SUPPLIED ENTRIES Start Marker

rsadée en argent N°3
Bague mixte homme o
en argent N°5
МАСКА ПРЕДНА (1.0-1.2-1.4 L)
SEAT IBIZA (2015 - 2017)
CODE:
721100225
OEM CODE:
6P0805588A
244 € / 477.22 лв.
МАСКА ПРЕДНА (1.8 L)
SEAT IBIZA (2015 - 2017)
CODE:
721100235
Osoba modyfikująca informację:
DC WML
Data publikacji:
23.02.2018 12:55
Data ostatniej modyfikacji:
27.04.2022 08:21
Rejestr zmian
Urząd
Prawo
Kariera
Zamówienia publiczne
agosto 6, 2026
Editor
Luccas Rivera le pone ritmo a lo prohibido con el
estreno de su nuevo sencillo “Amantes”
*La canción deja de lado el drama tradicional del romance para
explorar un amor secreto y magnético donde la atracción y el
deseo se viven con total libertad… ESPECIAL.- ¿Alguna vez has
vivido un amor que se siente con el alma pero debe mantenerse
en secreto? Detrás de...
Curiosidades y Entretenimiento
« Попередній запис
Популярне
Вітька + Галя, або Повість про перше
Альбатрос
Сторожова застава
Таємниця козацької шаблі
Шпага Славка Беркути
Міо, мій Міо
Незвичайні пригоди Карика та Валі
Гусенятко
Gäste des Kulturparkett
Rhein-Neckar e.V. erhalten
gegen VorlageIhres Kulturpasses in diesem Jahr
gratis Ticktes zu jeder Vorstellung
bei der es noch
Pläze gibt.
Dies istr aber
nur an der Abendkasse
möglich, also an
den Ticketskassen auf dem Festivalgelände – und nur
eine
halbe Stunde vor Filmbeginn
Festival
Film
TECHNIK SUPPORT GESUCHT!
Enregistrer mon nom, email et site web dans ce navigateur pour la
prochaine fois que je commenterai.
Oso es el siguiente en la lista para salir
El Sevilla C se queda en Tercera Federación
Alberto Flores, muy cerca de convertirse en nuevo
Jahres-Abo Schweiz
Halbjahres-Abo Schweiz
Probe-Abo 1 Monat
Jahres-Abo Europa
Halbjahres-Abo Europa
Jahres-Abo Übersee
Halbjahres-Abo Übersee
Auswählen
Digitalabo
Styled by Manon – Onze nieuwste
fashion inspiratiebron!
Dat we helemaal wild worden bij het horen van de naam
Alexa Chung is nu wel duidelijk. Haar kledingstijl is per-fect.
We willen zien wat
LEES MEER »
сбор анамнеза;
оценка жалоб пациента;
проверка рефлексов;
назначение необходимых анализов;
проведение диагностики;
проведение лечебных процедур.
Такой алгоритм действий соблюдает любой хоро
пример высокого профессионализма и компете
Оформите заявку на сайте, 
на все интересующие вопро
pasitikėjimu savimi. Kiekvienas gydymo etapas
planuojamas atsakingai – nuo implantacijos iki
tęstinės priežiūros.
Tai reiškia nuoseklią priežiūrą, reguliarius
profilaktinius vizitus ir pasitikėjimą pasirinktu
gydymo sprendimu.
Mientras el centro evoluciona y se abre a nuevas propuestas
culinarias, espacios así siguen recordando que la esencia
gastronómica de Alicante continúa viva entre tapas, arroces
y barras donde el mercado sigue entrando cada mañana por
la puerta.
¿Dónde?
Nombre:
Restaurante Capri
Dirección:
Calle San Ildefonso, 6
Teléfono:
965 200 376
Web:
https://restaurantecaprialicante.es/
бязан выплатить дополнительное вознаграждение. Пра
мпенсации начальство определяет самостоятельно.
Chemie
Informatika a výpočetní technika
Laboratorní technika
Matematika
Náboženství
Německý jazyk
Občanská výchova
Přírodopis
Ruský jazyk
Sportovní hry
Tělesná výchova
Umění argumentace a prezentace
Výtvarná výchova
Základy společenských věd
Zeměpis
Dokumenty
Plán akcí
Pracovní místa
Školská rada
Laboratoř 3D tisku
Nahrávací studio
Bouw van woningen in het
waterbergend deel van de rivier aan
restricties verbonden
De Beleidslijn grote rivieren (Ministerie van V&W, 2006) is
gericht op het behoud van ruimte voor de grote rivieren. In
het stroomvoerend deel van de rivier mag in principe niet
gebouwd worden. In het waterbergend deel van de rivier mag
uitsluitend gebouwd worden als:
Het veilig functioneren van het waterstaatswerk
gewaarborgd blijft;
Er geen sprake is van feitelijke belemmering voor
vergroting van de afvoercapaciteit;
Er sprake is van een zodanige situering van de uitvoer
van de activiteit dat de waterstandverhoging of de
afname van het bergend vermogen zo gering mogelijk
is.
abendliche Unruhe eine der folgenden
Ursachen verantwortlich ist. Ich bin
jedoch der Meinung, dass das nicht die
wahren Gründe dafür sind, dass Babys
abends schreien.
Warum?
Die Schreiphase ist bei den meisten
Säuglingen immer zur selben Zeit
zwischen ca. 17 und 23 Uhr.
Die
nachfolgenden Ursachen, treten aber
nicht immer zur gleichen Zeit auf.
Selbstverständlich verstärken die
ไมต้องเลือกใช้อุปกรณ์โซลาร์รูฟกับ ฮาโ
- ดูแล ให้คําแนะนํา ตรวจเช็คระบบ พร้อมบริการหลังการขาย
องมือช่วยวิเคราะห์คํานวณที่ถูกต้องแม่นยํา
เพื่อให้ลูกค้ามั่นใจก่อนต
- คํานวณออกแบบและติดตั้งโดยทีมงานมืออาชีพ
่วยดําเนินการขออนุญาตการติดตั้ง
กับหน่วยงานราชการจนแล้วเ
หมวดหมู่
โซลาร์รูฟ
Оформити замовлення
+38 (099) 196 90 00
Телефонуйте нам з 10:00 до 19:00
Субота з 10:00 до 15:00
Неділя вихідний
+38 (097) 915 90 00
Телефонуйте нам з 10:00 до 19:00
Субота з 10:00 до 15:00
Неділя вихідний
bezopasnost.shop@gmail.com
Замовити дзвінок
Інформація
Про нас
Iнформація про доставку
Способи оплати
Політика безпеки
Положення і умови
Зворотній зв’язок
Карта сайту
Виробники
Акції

SUPPLIED ENTRIES End Marker

- [THE PROBLEM]: Looking through the data above, copy out each line in which the string "voor" occurs.

- [ANSWER TO THIS EXERCISE]:
gericht op het behoud van ruimte voor de grote rivieren. In
Er geen sprake is van feitelijke belemmering voor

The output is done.